» Information supplied
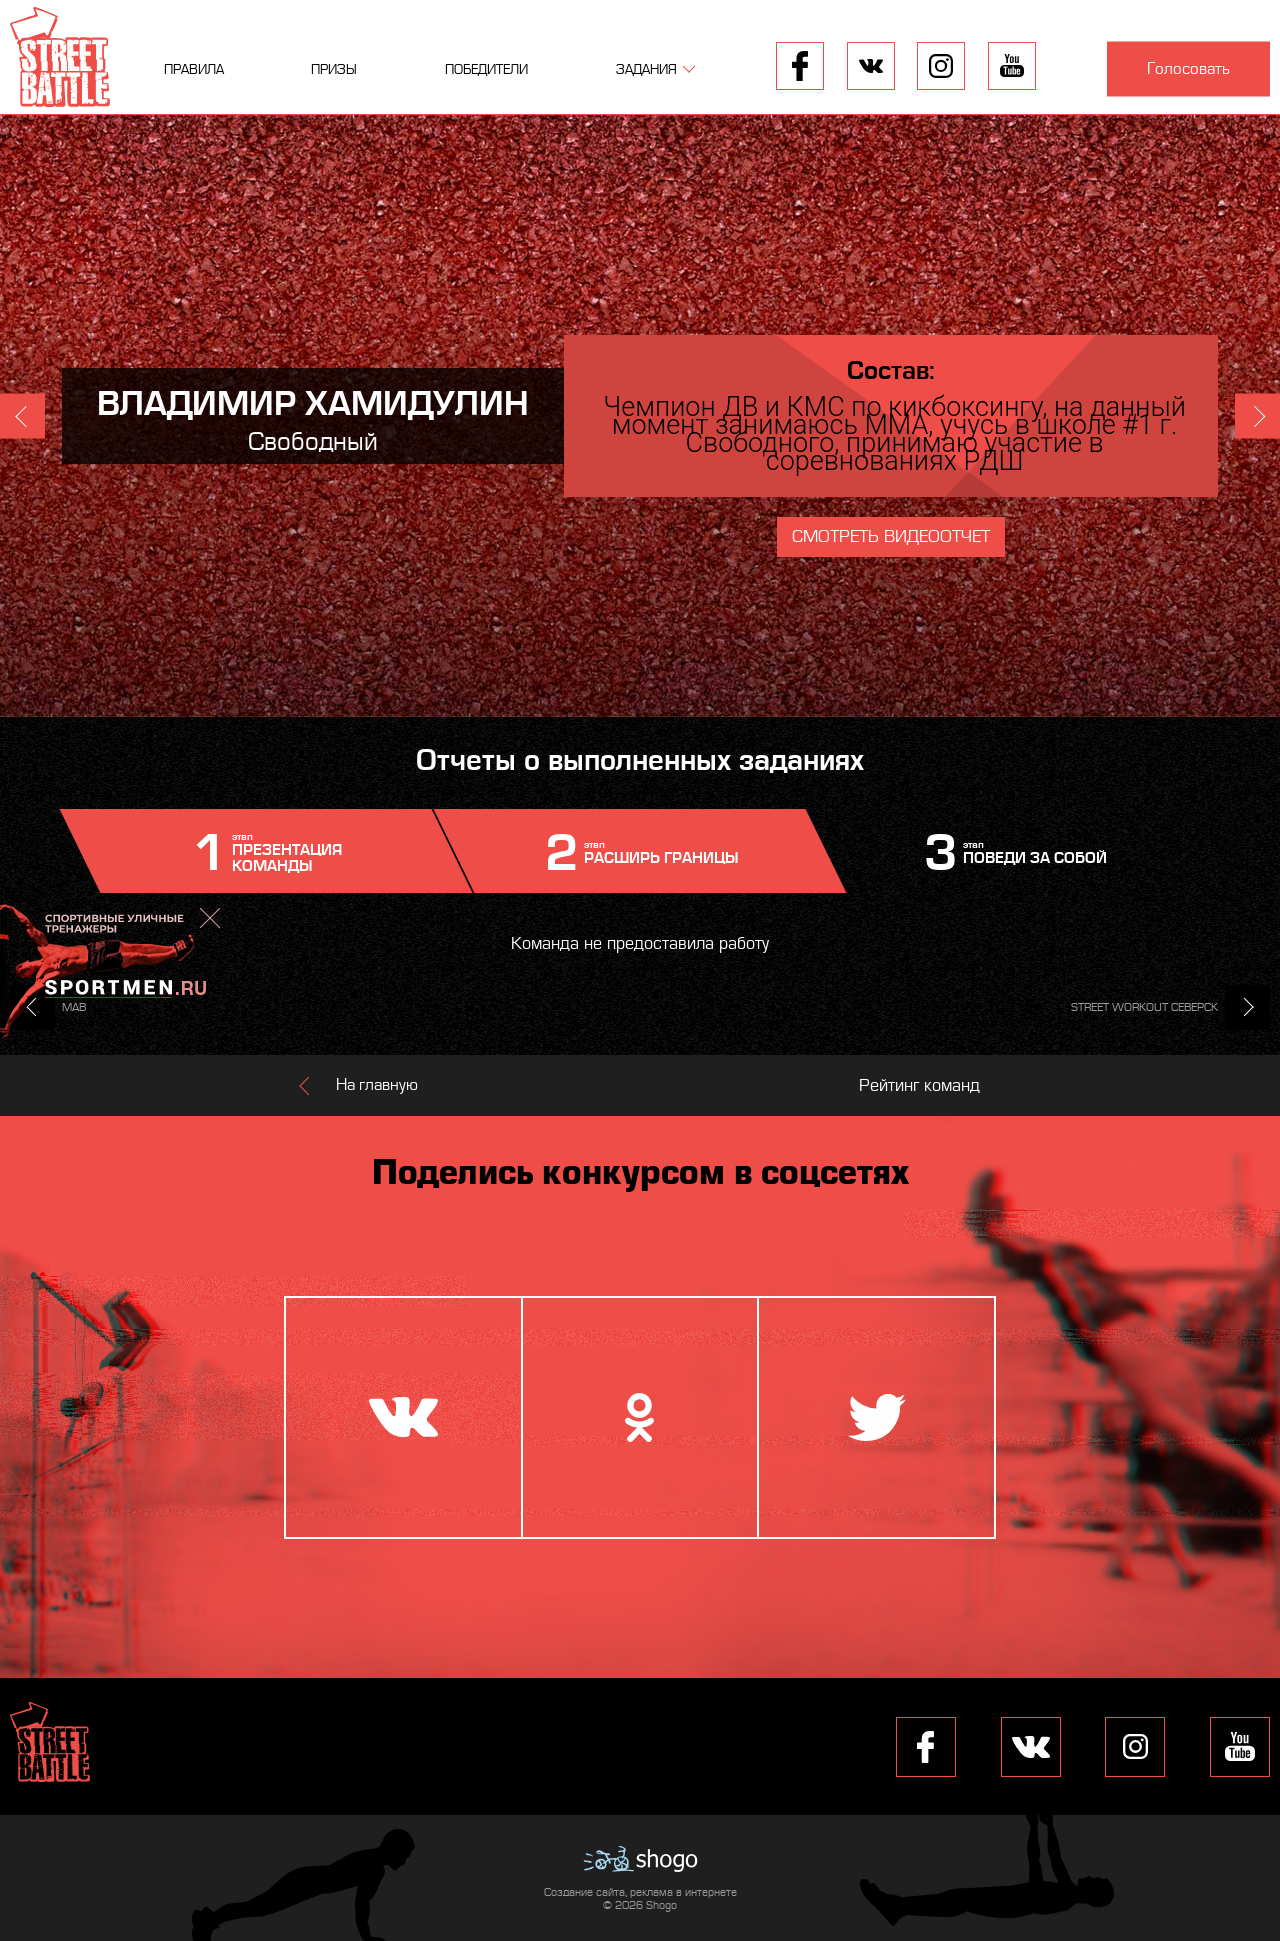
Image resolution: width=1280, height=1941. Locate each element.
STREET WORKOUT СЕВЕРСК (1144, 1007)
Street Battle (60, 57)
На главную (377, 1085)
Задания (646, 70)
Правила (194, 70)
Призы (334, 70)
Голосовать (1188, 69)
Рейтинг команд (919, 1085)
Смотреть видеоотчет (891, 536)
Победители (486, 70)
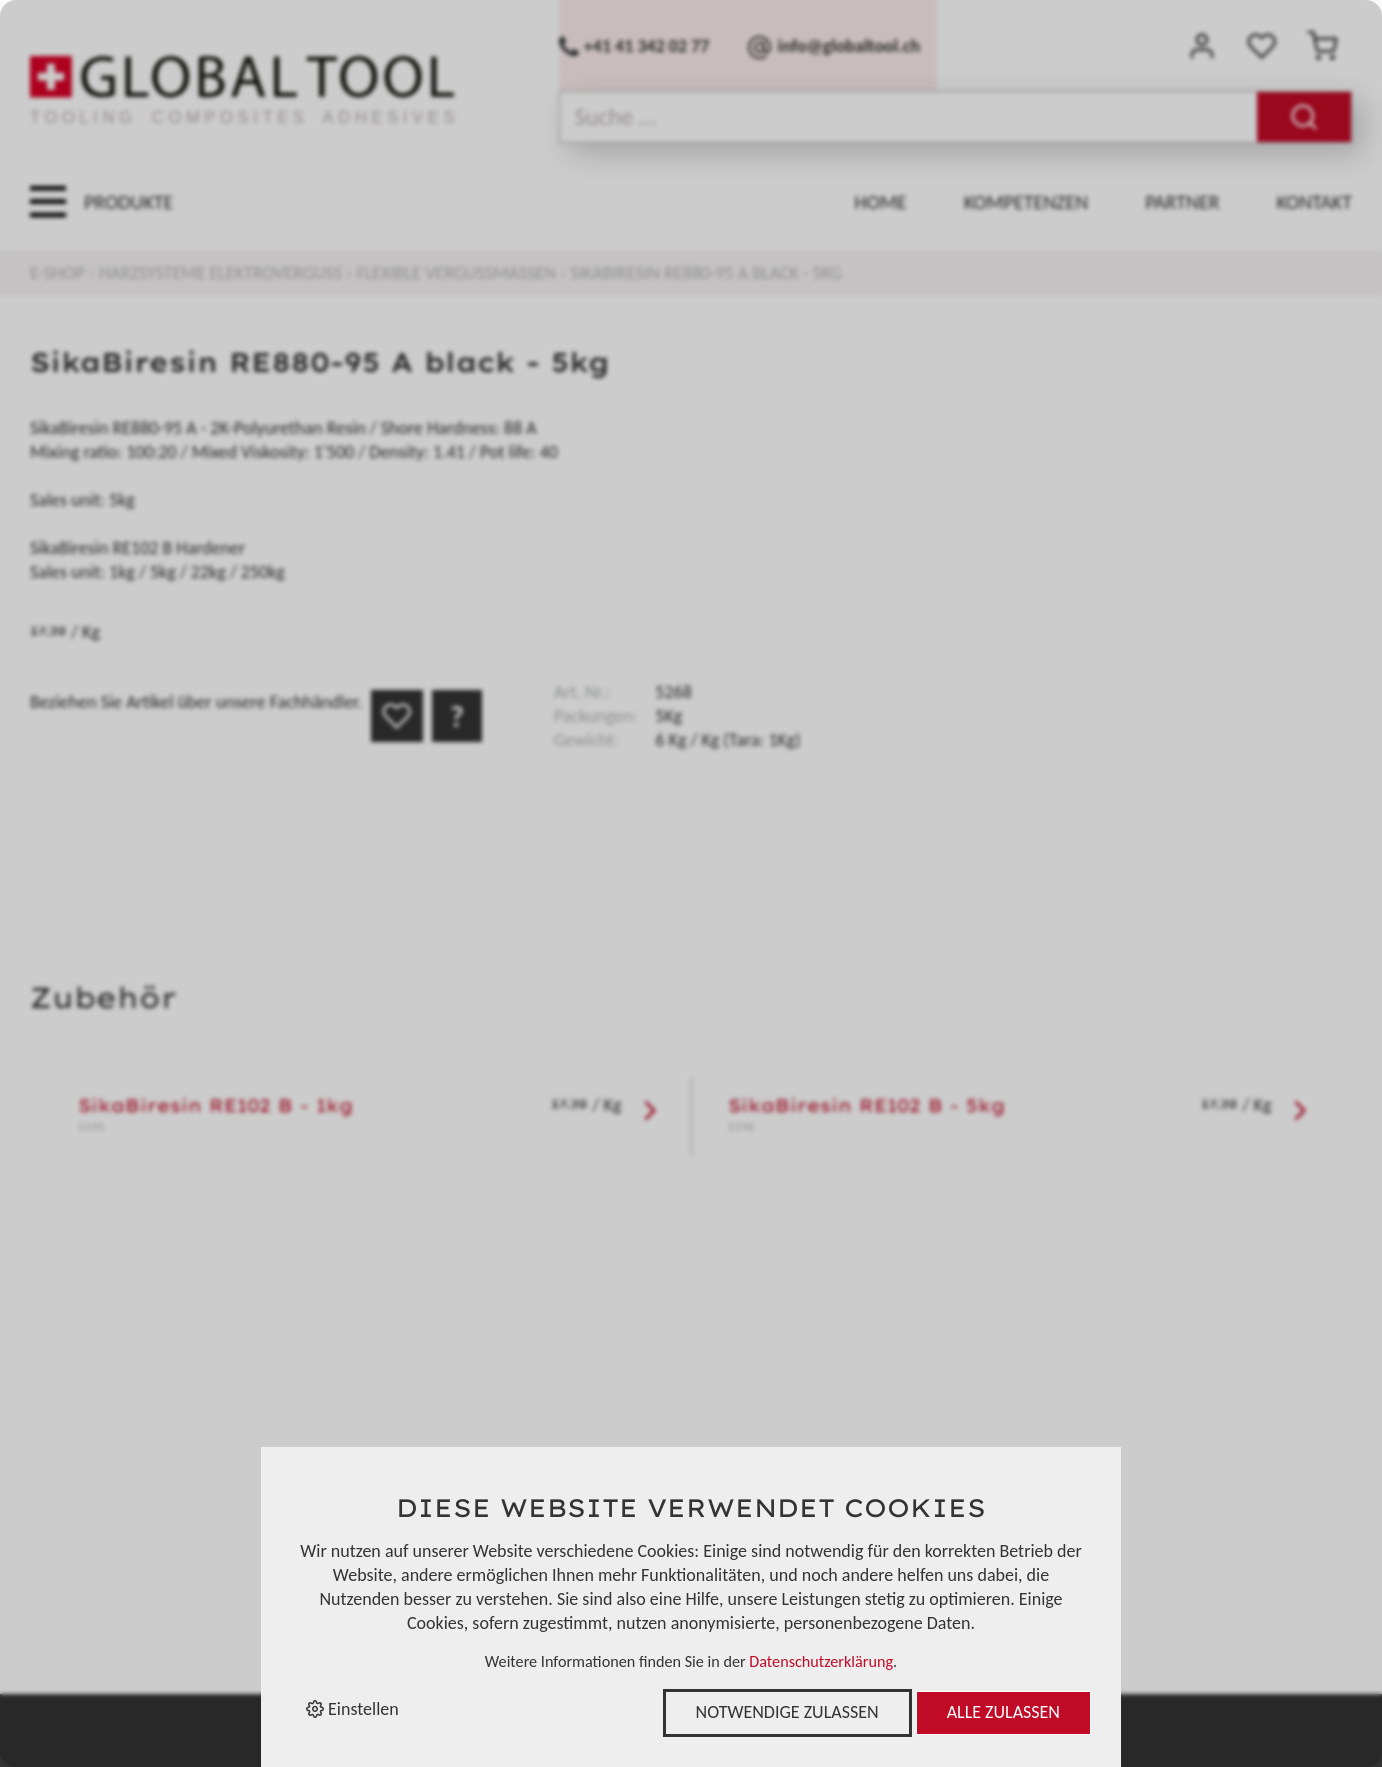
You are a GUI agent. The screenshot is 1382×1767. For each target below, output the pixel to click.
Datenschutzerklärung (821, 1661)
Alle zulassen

» What needs to be done
Everything in the records above should be printed exactly, apart from the pictures.

» Expected output
Image resolution: width=1280, height=1941. Locate each element.
STREET WORKOUT СЕВЕРСК (1144, 1007)
Street Battle (60, 57)
На главную (377, 1085)
Задания (646, 70)
Правила (194, 70)
Призы (334, 70)
Голосовать (1188, 69)
Рейтинг команд (919, 1085)
Смотреть видеоотчет (891, 536)
Победители (486, 70)
You are a GUI agent. The screenshot is 1382×1767. For each target below, output the pixel to click.
Datenschutzerklärung (821, 1661)
Alle zulassen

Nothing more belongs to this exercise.